Troppi medici obiettori negli ospedali lombardi
Il PD ha analizzato i dati relativi all'interruzione volontaria della gravidanza che rimane ancora ostacolata dalla politica lombarda
Il Partito democratico torna a parlare di interruzione della gravidanza. Dopo la relazione presentata dal Ministero sugli effetti della legge 194 del ’78, il PD ha verificato che è in costante calo il numero degli aborti, sia in Italia sia in Lombardia. Un’indagine che si è conclusa con risultati identici a quella effettuata nel 2013.
Nella nostra regione, lo scorso anno si è registrata una diminuzione di interruzioni volontarie del 5,2%, una cifra che la vicepresidente del Consiglio regionale Sara Valmaggi considera troppo esigua, probabilmente dovuta anche alla mancata introduzione di una misura economica in favore di chi rinuncia ad abortire, misura applicata in altre regioni: «Una misura- sottolinea Valmaggi – che dovrebbe avere come obiettivo quello di ridurre il ricorso all’aborto ma evidentemente non è efficace e come tale dovrebbe essere ripensata. Così come dovrebbe essere rivista la scelta della giunta di limitare l’accesso al contributo alle donne straniere che risiedono da almeno 2 anni nella nostra regione. Una scelta certamente ideologica ma soprattutto miope».

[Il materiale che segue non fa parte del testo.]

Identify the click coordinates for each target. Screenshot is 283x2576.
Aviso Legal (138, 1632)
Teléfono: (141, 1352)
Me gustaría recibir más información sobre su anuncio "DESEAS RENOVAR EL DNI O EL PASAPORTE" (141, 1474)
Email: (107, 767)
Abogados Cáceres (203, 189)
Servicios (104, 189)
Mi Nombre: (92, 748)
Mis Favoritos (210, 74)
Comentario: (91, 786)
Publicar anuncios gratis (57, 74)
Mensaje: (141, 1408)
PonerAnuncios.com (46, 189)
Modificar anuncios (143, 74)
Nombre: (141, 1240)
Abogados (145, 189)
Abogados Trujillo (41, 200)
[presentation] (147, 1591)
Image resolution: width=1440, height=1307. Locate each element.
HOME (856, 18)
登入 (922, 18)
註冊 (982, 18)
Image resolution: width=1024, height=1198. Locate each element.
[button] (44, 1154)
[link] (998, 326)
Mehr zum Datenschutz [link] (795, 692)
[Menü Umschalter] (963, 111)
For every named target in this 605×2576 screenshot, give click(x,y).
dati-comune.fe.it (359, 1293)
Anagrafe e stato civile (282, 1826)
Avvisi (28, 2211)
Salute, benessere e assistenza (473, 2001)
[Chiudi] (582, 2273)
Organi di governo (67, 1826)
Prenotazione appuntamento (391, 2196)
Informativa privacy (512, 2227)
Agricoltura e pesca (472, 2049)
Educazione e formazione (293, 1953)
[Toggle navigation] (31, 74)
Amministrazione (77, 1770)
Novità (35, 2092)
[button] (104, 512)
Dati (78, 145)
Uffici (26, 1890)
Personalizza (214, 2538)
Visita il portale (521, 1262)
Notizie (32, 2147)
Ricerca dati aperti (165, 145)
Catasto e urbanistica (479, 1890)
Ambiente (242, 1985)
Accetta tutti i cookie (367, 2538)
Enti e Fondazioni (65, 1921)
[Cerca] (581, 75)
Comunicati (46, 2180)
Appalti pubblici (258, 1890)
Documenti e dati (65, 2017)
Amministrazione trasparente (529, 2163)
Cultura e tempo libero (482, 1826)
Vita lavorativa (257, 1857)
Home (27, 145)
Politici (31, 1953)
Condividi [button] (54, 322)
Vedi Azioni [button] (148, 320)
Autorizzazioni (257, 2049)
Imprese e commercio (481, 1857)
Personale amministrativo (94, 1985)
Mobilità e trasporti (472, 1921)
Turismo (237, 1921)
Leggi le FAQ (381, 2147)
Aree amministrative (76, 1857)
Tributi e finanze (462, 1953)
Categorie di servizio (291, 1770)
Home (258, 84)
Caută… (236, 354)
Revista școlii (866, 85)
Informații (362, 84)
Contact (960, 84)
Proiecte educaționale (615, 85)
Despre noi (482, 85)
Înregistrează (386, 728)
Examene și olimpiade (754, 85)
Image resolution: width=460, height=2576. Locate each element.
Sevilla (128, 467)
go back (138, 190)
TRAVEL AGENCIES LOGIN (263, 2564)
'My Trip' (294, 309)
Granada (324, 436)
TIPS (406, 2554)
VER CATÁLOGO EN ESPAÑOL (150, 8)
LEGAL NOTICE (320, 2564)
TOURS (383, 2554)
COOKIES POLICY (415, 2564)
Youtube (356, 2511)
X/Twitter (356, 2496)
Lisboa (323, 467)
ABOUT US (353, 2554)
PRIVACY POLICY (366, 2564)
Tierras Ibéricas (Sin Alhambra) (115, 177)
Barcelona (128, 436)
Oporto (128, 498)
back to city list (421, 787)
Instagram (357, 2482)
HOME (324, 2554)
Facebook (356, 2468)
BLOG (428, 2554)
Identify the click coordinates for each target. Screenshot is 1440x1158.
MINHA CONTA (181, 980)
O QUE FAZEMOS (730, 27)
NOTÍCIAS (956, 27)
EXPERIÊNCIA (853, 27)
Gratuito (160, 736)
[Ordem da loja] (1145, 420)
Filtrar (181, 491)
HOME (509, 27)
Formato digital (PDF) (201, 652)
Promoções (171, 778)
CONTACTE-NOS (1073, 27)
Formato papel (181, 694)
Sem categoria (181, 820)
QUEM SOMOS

Negli ospedali pubblici, il numero di obiettori è ancora elevato. Ci sono ospedali dove sono la totalità come al sant’Antonio di Gallarate che deve ricorrere a uno specialista esterno per rispondere alla domanda: « Il costo dei medici gettonisti, nel 2014, è stato di 255.556 euro – ha calcolato il Pd – Per l’alto numero di obiettori e il modello di organizzazione ospedaliera che non favorisce le donne che scelgono di abortire i tempi di attesa si allungano. I dati della relazione ministeriale evidenziano che la Lombardia è sedicesima per i tempi di attesa tra la certificazione e la data dell’intervento».
Migliore è la situazione negli altri ospedali varesini: all’Ondoli di Angera c’è un ginecolo che può fare l’IVG a fronte di 5 obiettori, al Del Ponte ci sono 16 obiettori e 9 consenzienti, a Cittiglio su undici ginecologi, dieci sono obiettori, a Busto nell’equipe di 15 medici gli obiettori sono 11, sono 7 su 10 a Saronno e 7 su 9 al Galmarini di Tradate.
«C’è – afferma Valmaggi – una chiara pregiudiziale ideologica che non è cambiata con la giunta Maroni. Noi, da parte nostra, chiediamo di attuare la legge 194 in tutte le sue parti, imponendo la mobilità del personale nelle strutture pubbliche e obbligando quelle private accreditate a garantire la possibilità di effettuare l’ivg,, Ad oggi nessuna lo fa».
Nell’indagine del PD si sono raccolti anche i dati relativi all’utilizzo della RU486, detta anche la pillola del giorno dopo. La percentuale di Ivg farmacologiche nel 2014 è ferma al 4,5%- era al 3,3 nel 2013 – a fronte del 30,5% della Liguria, del 27% della Valle d’Aosta, del 23,3% del Piemonte, del 21,8% dell’l’Emilia Romagna e dell’11,7% della Toscana. All’origine di questo dato negativo c’è, in primis, il fatto che 30 strutture sulle 62 che effettuano interruzioni di gravidanza non utilizzano la RU486. In molti casi non viene neanche proposto come metodo alternativo a quello chirurgico; inoltre passa troppo tempo tra la certificazione e l’effettiva esecuzione dell’ivg e questo fa scadere i termini temporali (49 giorni) entro i quali è possibile utilizzare il metodo farmacologico. A questo si aggiunge che, per la RU486, viene applicata in maniera ferrea l’indicazione nazionale dei tre giorni di ricovero, a differenza dell’Ivg chirurgica che è eseguita in day hospital.